[[ RECORDS TO USE, beginning ]]

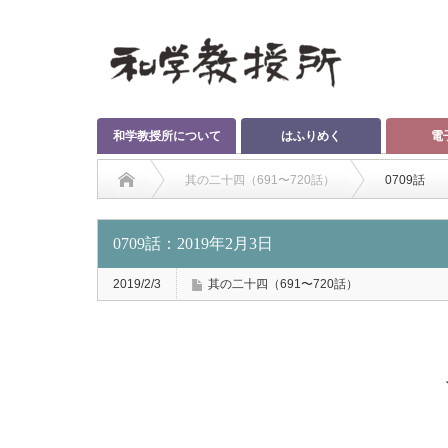
和学教授所について
はふりめく
電
其の二十四（691〜720話）
0709話
0709話：2019年2月3日
2019/2/3
其の二十四（691〜720話）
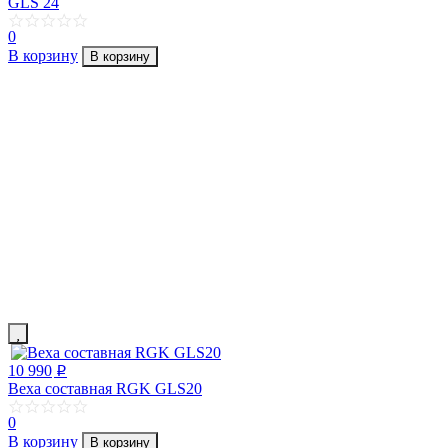
GLS 24
0
В корзину
В корзину
10 990
p
Веха составная RGK GLS20
0
В корзину
В корзину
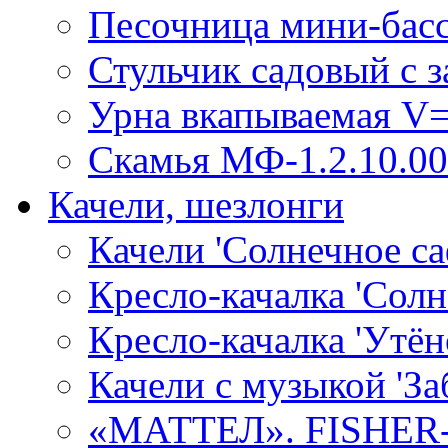
Песочница мини-бассе
Стульчик садовый с 
Урна вкапываемая V=
Скамья МФ-1.2.10.00
Качели, шезлонги
Качели 'Солнечное са
Кресло-качалка 'Солн
Кресло-качалка 'Утён
Качели с музыкой 'За
«МАТТЕЛ». FISHER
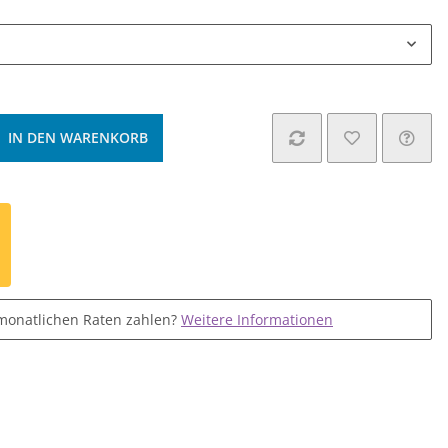
IN DEN WARENKORB
monatlichen Raten zahlen?
Weitere Informationen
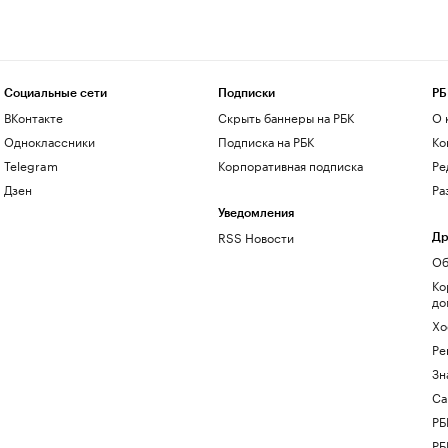
Социальные сети
Подписки
РБ
ВКонтакте
Скрыть баннеры на РБК
О 
Одноклассники
Подписка на РБК
Ко
Telegram
Корпоративная подписка
Ре
Дзен
Ра
Уведомления
RSS Новости
Др
Об
Ко
до
Хо
Ре
Зн
Са
РБ
РБ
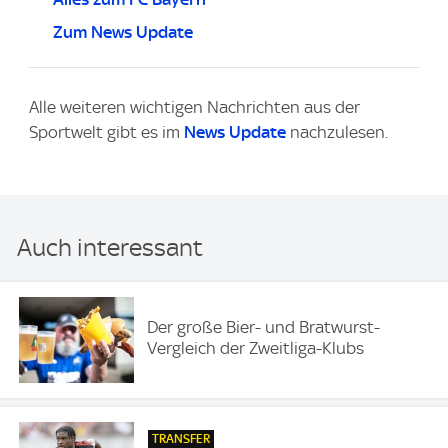
Zum News Update
Alle weiteren wichtigen Nachrichten aus der
Sportwelt gibt es im
News Update
nachzulesen.
Auch interessant
Der große Bier- und Bratwurst-
Vergleich der Zweitliga-Klubs
TRANSFER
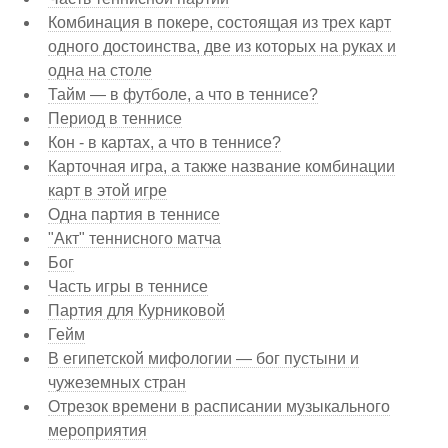
Комбинация в покере, состоящая из трех карт
одного достоинства, две из которых на руках и
одна на столе
Тайм — в футболе, а что в теннисе?
Период в теннисе
Кон - в картах, а что в теннисе?
Карточная игра, а также название комбинации
карт в этой игре
Одна партия в теннисе
"Акт" теннисного матча
Бог
Часть игры в теннисе
Партия для Курниковой
Гейм
В египетской мифологии — бог пустыни и
чужеземных стран
Отрезок времени в расписании музыкального
мероприятия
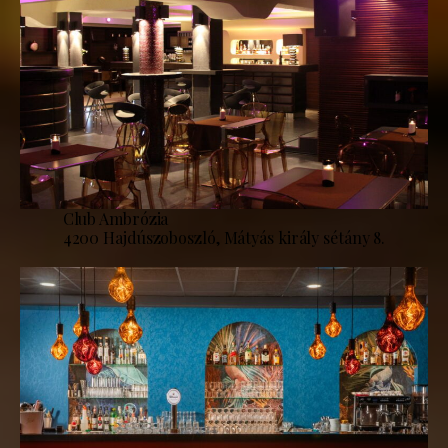
Club Ambrózia
4200 Hajdúszoboszló, Mátyás király sétány 8.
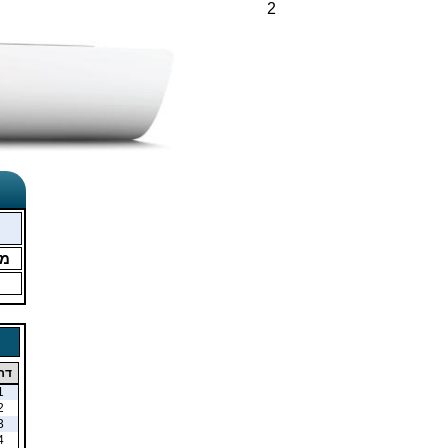
2
מ
דר
1
2
3
4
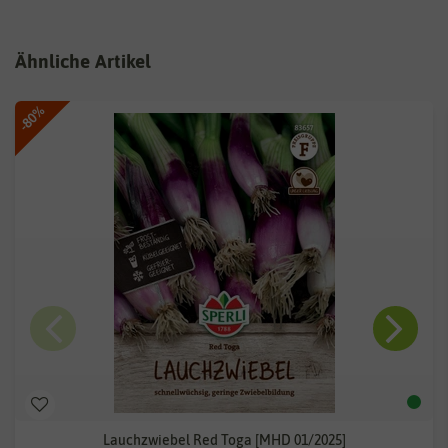
Ähnliche Artikel
-80%
Lauchzwiebel Red Toga [MHD 01/2025]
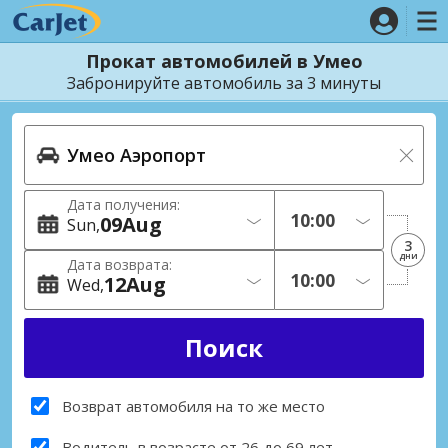
Прокат автомобилей в Умео
Забронируйте автомобиль за 3 минуты
Дата получения:
09
Aug
Sun
3
дни
Дата возврата:
12
Aug
Wed
Возврат автомобиля на то же место
Водитель в возрасте от 26 до 69 лет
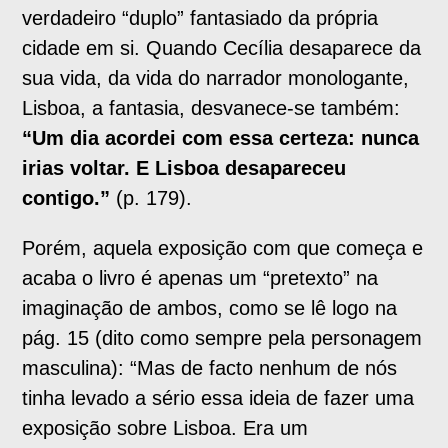
verdadeiro “duplo” fantasiado da própria
cidade em si. Quando Cecília desaparece da
sua vida, da vida do narrador monologante,
Lisboa, a fantasia, desvanece-se também:
“Um dia acordei com essa certeza: nunca
irias voltar. E Lisboa desapareceu
contigo.”
(p. 179).
Porém, aquela exposição com que começa e
acaba o livro é apenas um “pretexto” na
imaginação de ambos, como se lê logo na
pág. 15 (dito como sempre pela personagem
masculina): “Mas de facto nenhum de nós
tinha levado a sério essa ideia de fazer uma
exposição sobre Lisboa. Era um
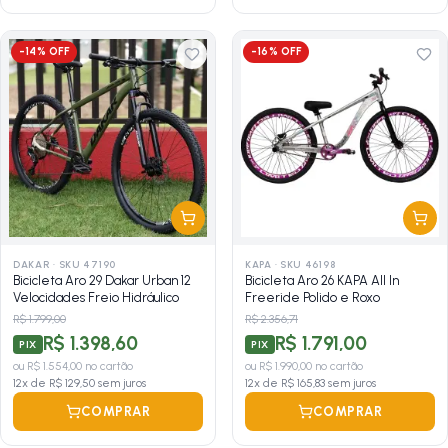
-
14
% OFF
-
16
% OFF
DAKAR
·
SKU 47190
KAPA
·
SKU 46198
Bicicleta Aro 29 Dakar Urban 12
Bicicleta Aro 26 KAPA All In
Velocidades Freio Hidráulico
Freeride Polido e Roxo
R$ 1.799,00
R$ 2.356,71
R$ 1.398,60
R$ 1.791,00
PIX
PIX
ou
R$ 1.554,00
no cartão
ou
R$ 1.990,00
no cartão
12
x de
R$ 129,50
sem juros
12
x de
R$ 165,83
sem juros
COMPRAR
COMPRAR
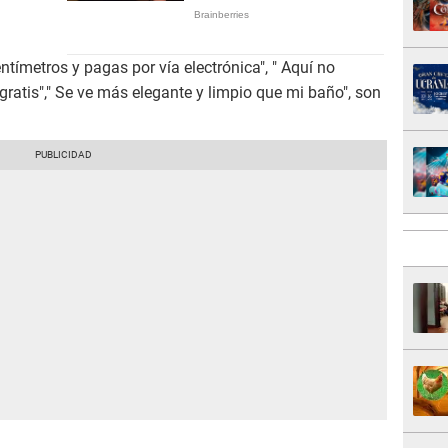
entímetros y pagas por vía electrónica", " Aquí no
atis"," Se ve más elegante y limpio que mi baño", son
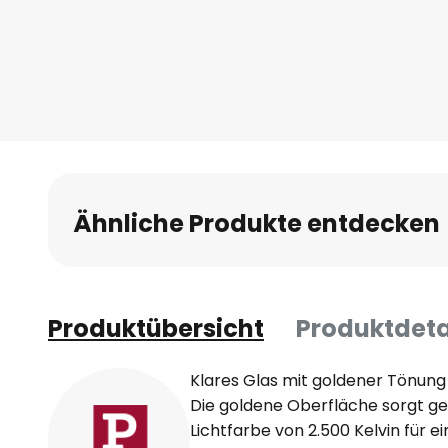
Ähnliche Produkte entdecken
Produktübersicht
Produktdeta
Klares Glas mit goldener Tönun
Die goldene Oberfläche sorgt 
Lichtfarbe von 2.500 Kelvin für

[[ RECORDS TO USE, end ]]

Report each line in the preceding entries that holds the string "Кресло".

Кресло-качалка 'Солн
Кресло-качалка 'Утён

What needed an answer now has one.